Firstly, it surprised most private sector economists by leaving the official cash rate (OCR) unchanged at 5.25 per cent.
But more significantly, it has requested Finance Minister Michael Cullen give the bank expanded power to intervene in the foreign exchange market to influence the level of the currency.
The mere request was a shock and signal to the currency market, sending it diving.
The kiwi plunged nearly a cent to US65.75c by 10.25am and was 1.5 cents down from yesterday's closing level.
Bank Governor Alan Bollard wants the bank to have the capacity to use expanded foreign reserves to buy or sell New Zealand dollars when the currency was "unjustifiably" high or low.
The bank believes the kiwi is "abnormally high" at present.
It already has powers to intervene but its stance had been to exercise those only when the market was "disorderly". Since the kiwi was floated in 1985, the bank has never intervened.
Finance Minister Michael Cullen, who boasted in November he had "options" to curb the kiwi, said he was strongly supportive of the bank's proposal and would take it to Cabinet in the near future.
Central bank intervention to influence a currency's direction has been spectacularly unsuccessful around the world.
Speculators and private banks collectively tend to have greater financial reserves than central banks.
Most famously, in 1992, Britain was forced out of the European monetary mechanism when billionaire George Soros and others out-muscled the Bank of England.
Critics argue that where the Bank of England failed, the RB has scant chance of success.

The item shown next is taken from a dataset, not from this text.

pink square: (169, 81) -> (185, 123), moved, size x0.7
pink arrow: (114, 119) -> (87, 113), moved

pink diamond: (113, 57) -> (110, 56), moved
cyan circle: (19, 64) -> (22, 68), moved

However, other central banks such as the Bank of Japan and Reserve Bank of Australia (RBA) are regular interveners and could claim a degree of success.

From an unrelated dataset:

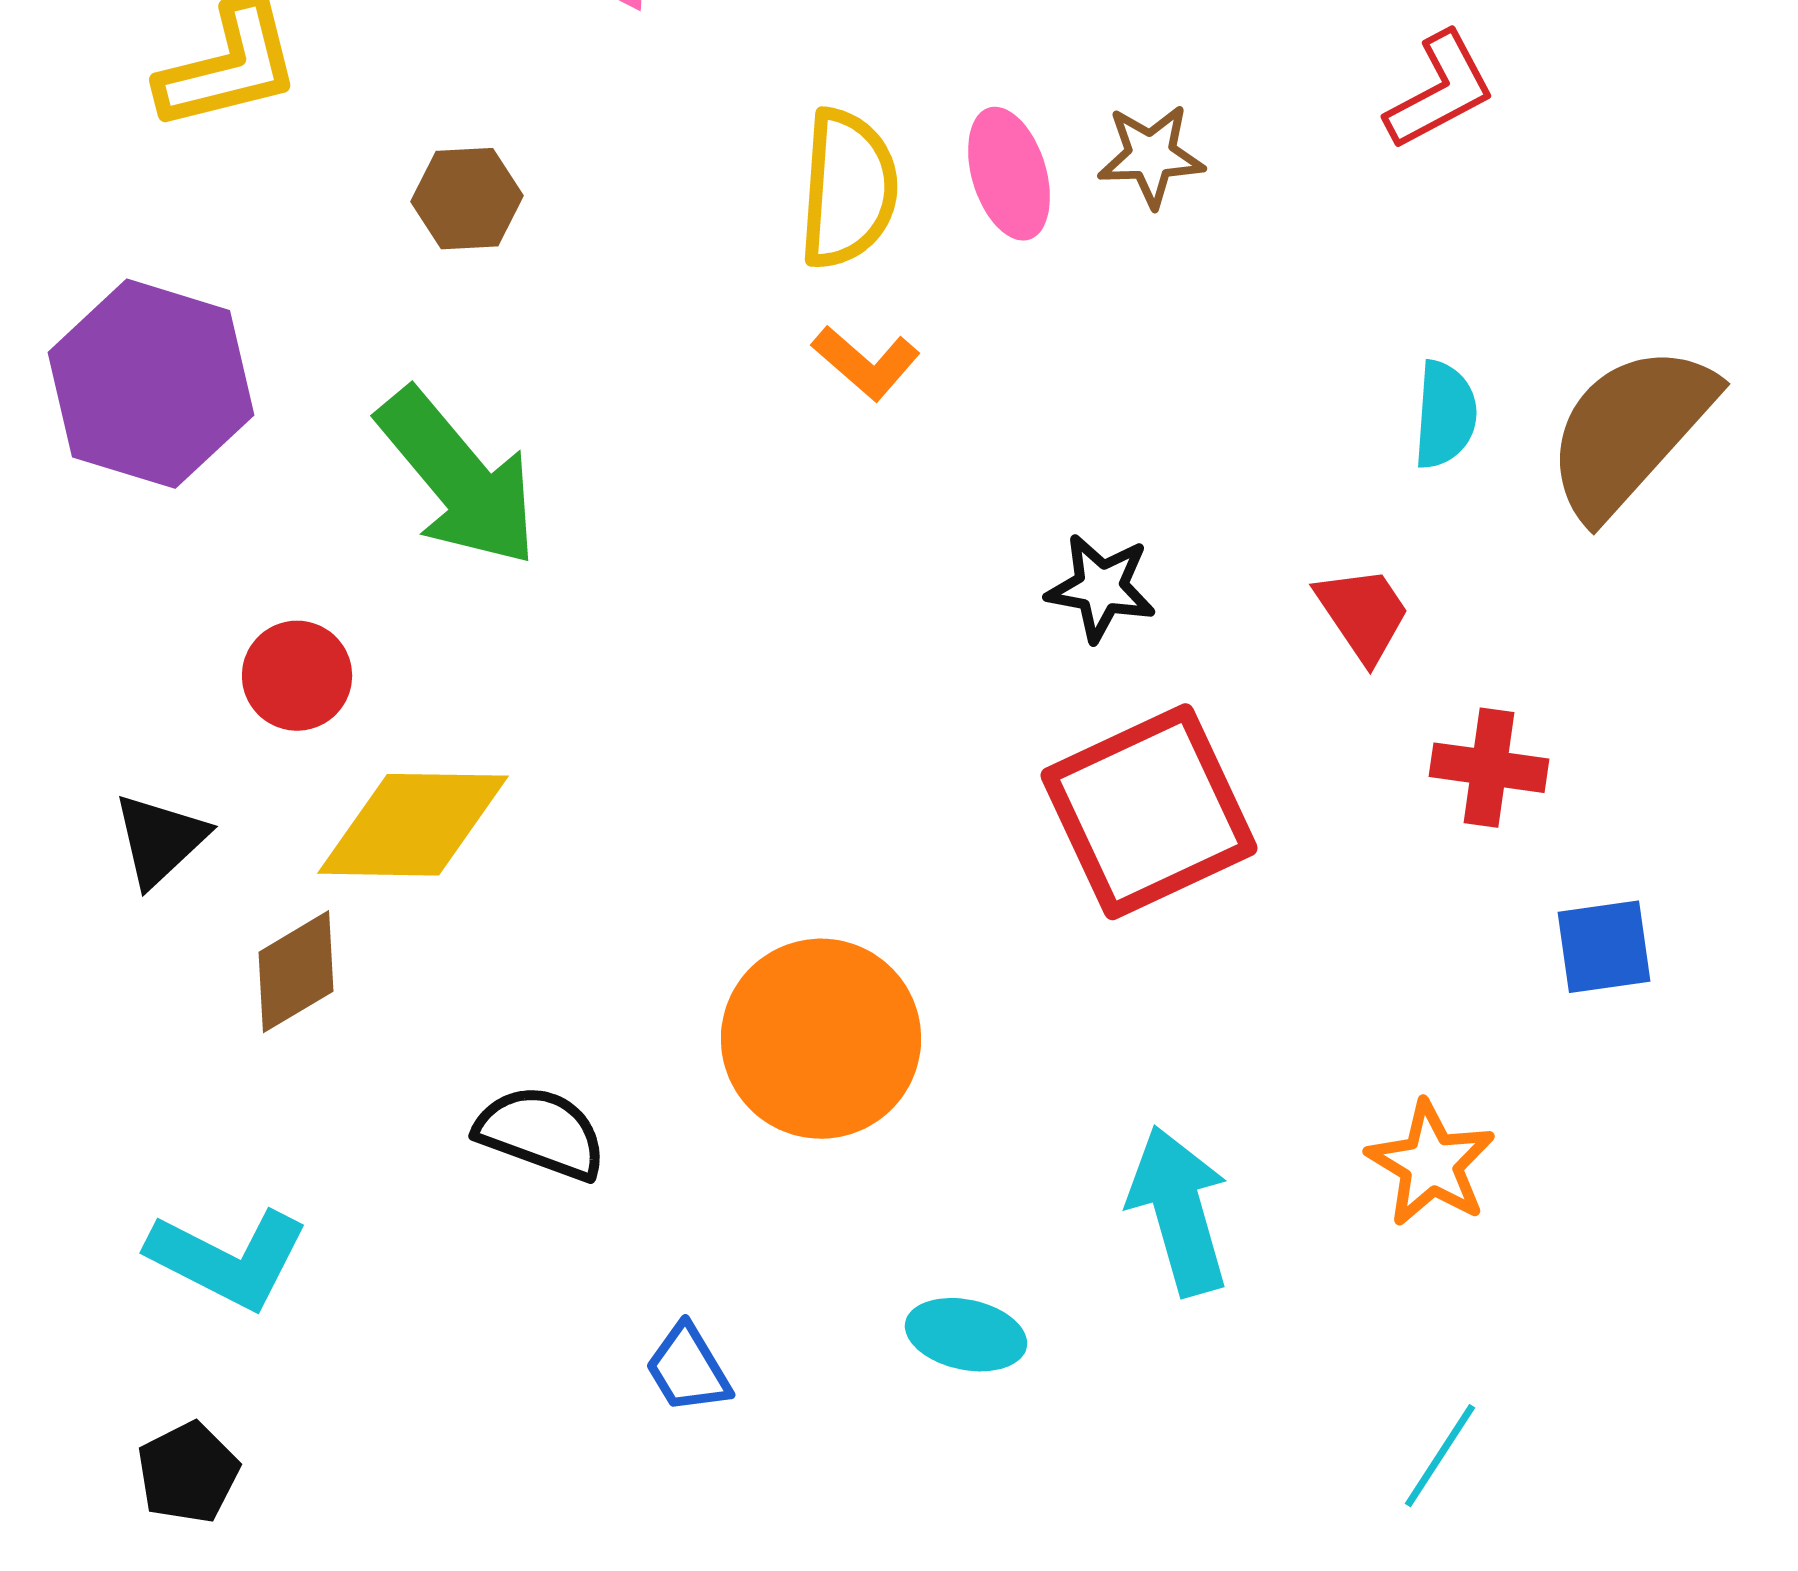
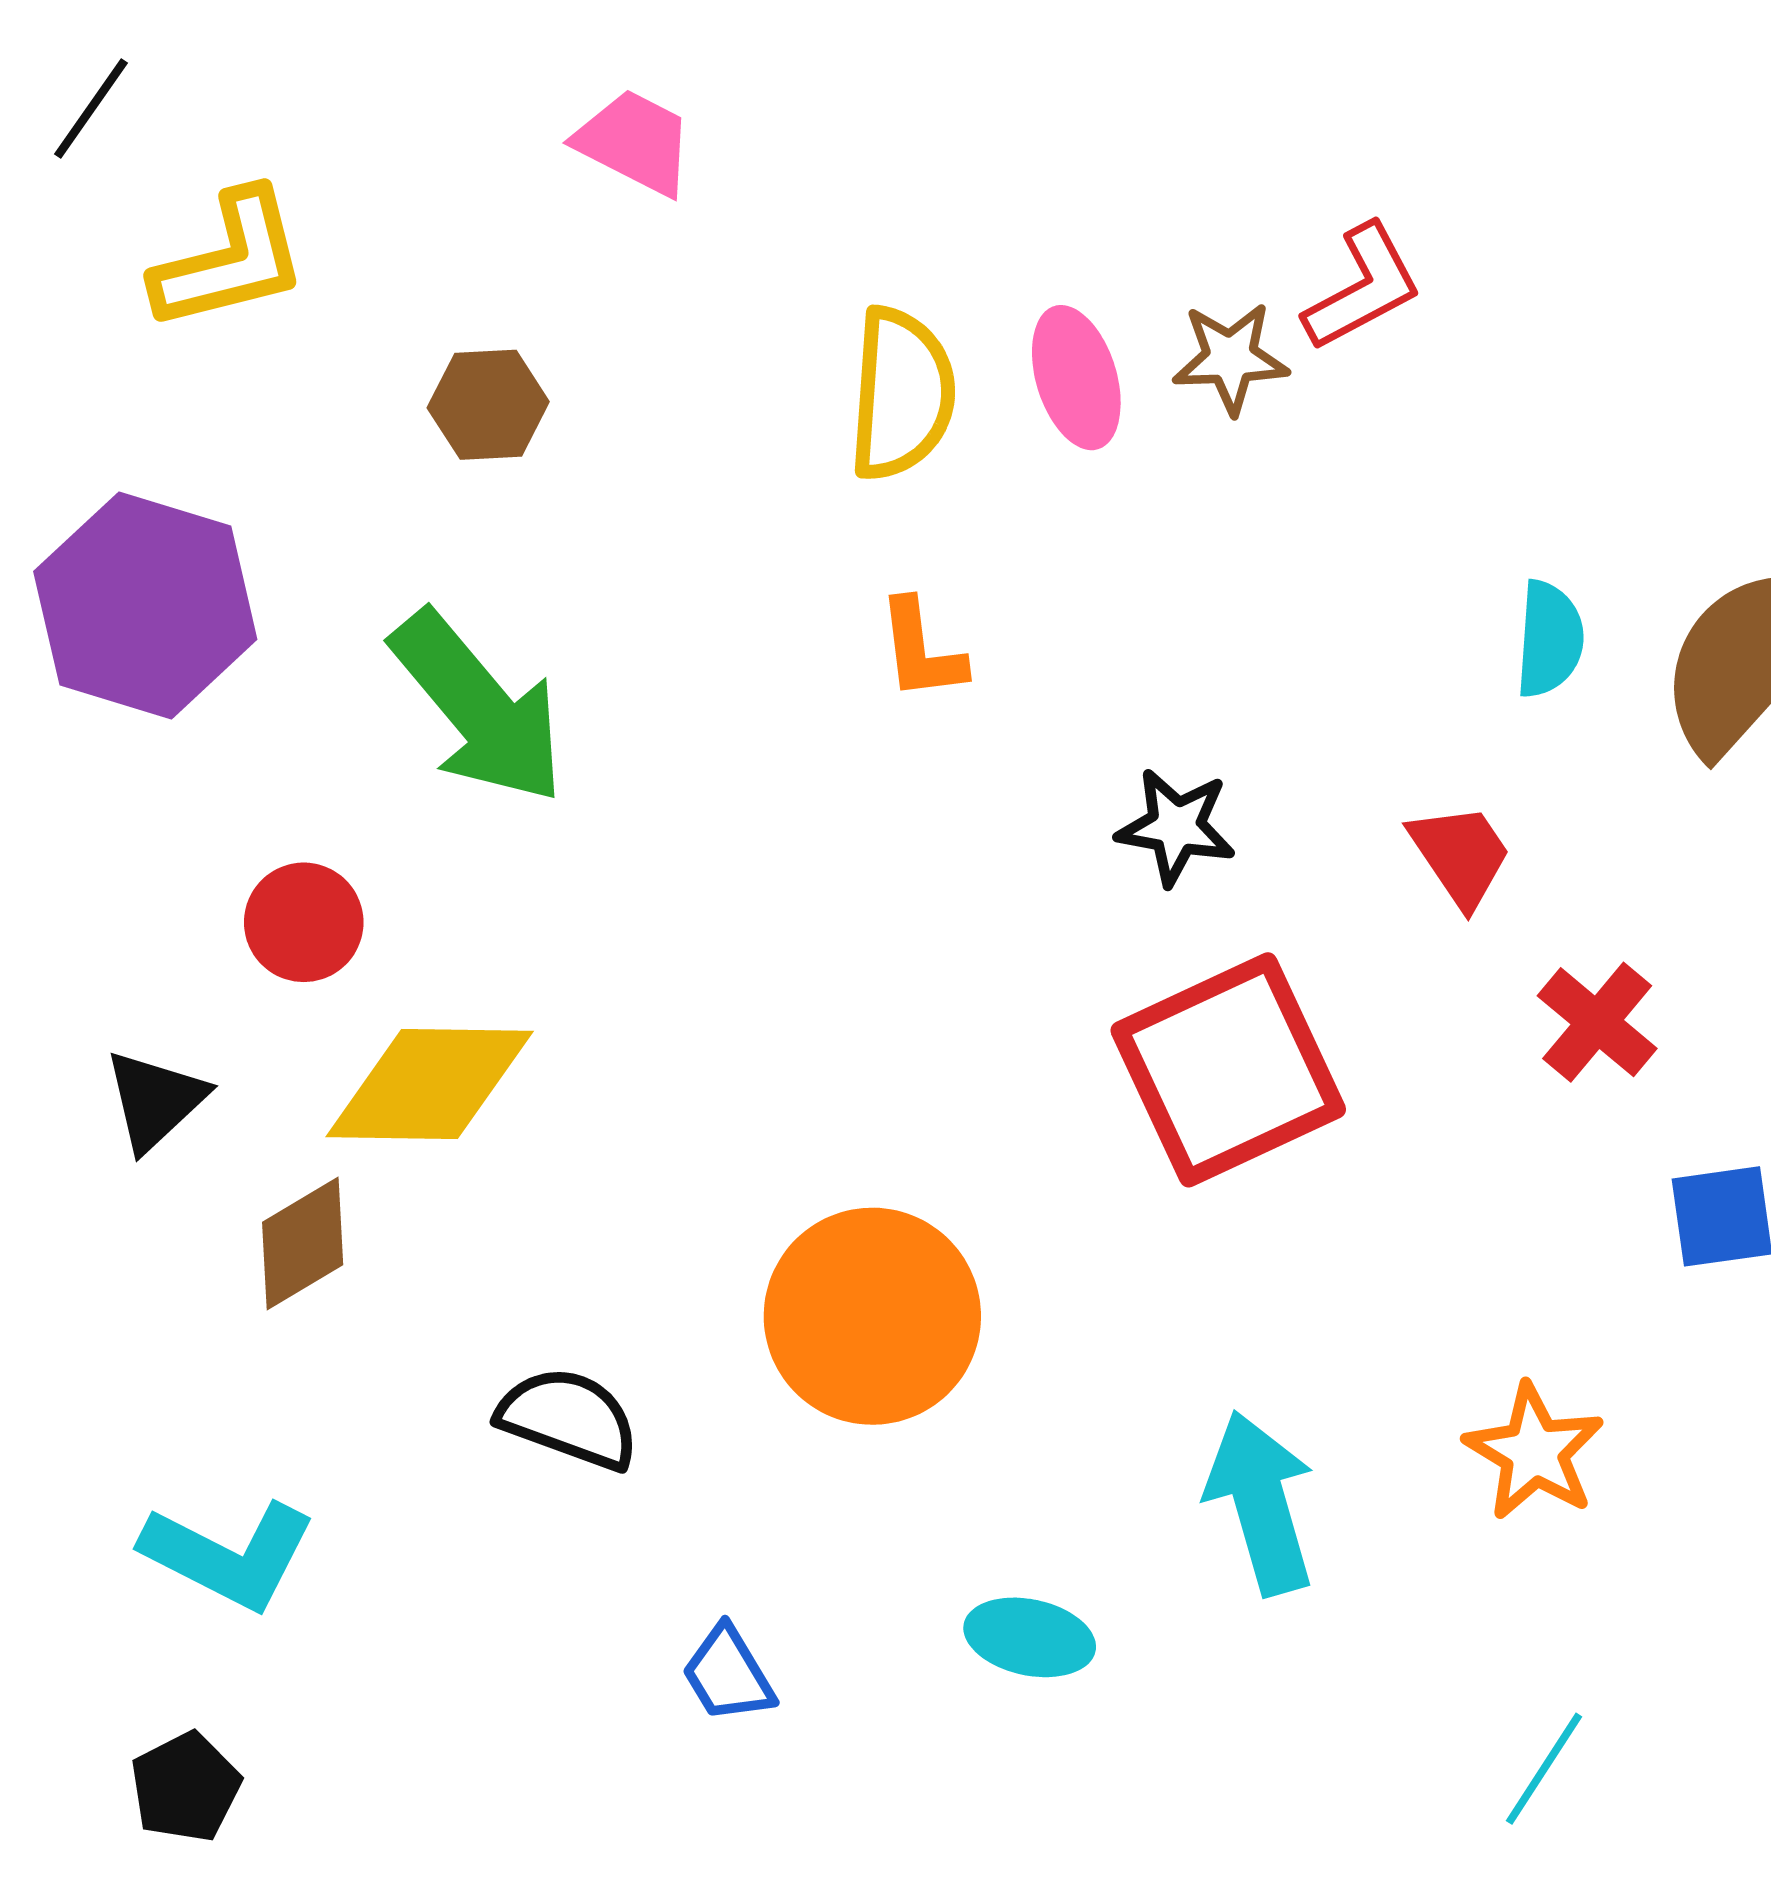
red L-shape: (1440, 91) -> (1363, 288), moved
orange L-shape: (866, 363) -> (921, 650), moved, turned 42
red cross: (1489, 768) -> (1597, 1022), turned 32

Dr Bollard acknowledged there were risks for the bank in operating such a policy and it would require "careful management".

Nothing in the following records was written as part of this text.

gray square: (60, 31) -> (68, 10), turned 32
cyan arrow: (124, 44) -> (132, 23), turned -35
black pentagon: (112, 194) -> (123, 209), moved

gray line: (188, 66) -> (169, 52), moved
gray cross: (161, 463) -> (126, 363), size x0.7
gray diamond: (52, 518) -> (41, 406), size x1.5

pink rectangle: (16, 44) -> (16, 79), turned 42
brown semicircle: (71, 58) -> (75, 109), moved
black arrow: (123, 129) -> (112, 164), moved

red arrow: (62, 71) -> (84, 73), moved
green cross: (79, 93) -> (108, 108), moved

Currently, the RB holds foreign currency reserves of about $3.5 billion and Dr Bollard will request the bank increase that amount by an unspecified but probably significant amount.
He defined "unjustifiable" as meaning when the currency moved in a way unexplained by "economic fundamentals".
"This process is similar to that used for some years by the Reserve Bank of Australia," he noted.
Despite the Reserve Bank of Australia's actions, the Australian dollar's rise against the US dollar has run parallel to the kiwi.
The new tool would help maintain unnecessary exchange rate volatility, Dr Bollard said.
"Importantly, such foreign exchange intervention would not be trying to permanently change the long-run exchange rate," he said.
"At best, we can influence the exchange rate only by small amounts at the extremes of its cycle when it is a long way from economic fundamentals. In doing this, there could be financial risks to the bank requiring careful management."
Dr Bollard said he had in recent days put the idea to Dr Cullen, but the bank had been mulling the concept for over two years. He would not say what influence Dr Cullen had on the decision.
More work needed to be done before final decisions could be made or the operational procedures and capacities were established.
National Party finance spokesman John Key, a former currency market player, slammed the concept as "about as effective as a pop gun in a bank robbery".
"As much as we all have sympathy for the current plight of exporters, currency intervention is the equivalent of a financial mirage," he said in a statement.
"In many respects currency intervention is not dissimilar to tinsel on a Christmas tree -- it looks nice, and makes everyone feel better, but achieves very little," Mr Keys said.
International advice suggested the risk-reward ratio did not justify intervention, he said, noting intervention was most likely to create "false hope and a large public liability along the way."